* [ACTIVITY]:
Only the lines from the line holding "وی تاکید کرد: امروزه،" through the final line of the entries below are to be returned, exactly as they stand.

* [SOURCE DATA]:
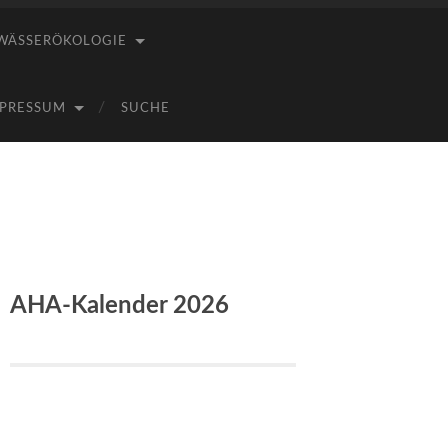
WÄSSERÖKOLOGIE
PRESSUM
SUCHE
AHA-Kalender 2026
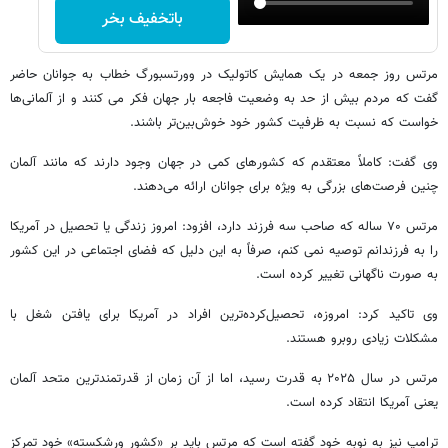
باتخفیف بخر
مرتس روز جمعه در یک همایش کاتولیک در وورتسبورگ خطاب به جوانان حاضر
گفت که مردم بیش از حد به وضعیت فاجعه بار جهان فکر می کنند و از آلمانی‌ها
خواست که نسبت به ظرفیت کشور خود خوش‌بین‌تر باشند.
وی گفت: کاملاً معتقدم که کشورهای کمی در جهان وجود دارند که مانند آلمان
چنین فرصت‌های بزرگی به ویژه برای جوانان ارائه می‌دهند.
مرتس ۷۰ ساله که صاحب سه فرزند دارد، افزود: امروز زندگی یا تحصیل در آمریکا
را به فرزندانم توصیه نمی کنم، صرفاً به این دلیل که فضای اجتماعی در این کشور
به صورت ناگهانی تغییر کرده است.
وی تاکید کرد: امروزه، تحصیل‌کرده‌ترین افراد در آمریکا برای یافتن شغل با
مشکلات زیادی روبرو هستند.
مرتس در سال ۲۰۲۵ به قدرت رسید، اما از آن زمان از قدرتمندترین متحد آلمان
یعنی آمریکا انتقاد کرده است.
ترامپ نیز به نوبه خود گفته است که مرتس باید بر «کشور ورشکسته» خود تمرکز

* [ANSWER TO THIS EXERCISE]:
وی تاکید کرد: امروزه، تحصیل‌کرده‌ترین افراد در آمریکا برای یافتن شغل با
مشکلات زیادی روبرو هستند.
مرتس در سال ۲۰۲۵ به قدرت رسید، اما از آن زمان از قدرتمندترین متحد آلمان
یعنی آمریکا انتقاد کرده است.
ترامپ نیز به نوبه خود گفته است که مرتس باید بر «کشور ورشکسته» خود تمرکز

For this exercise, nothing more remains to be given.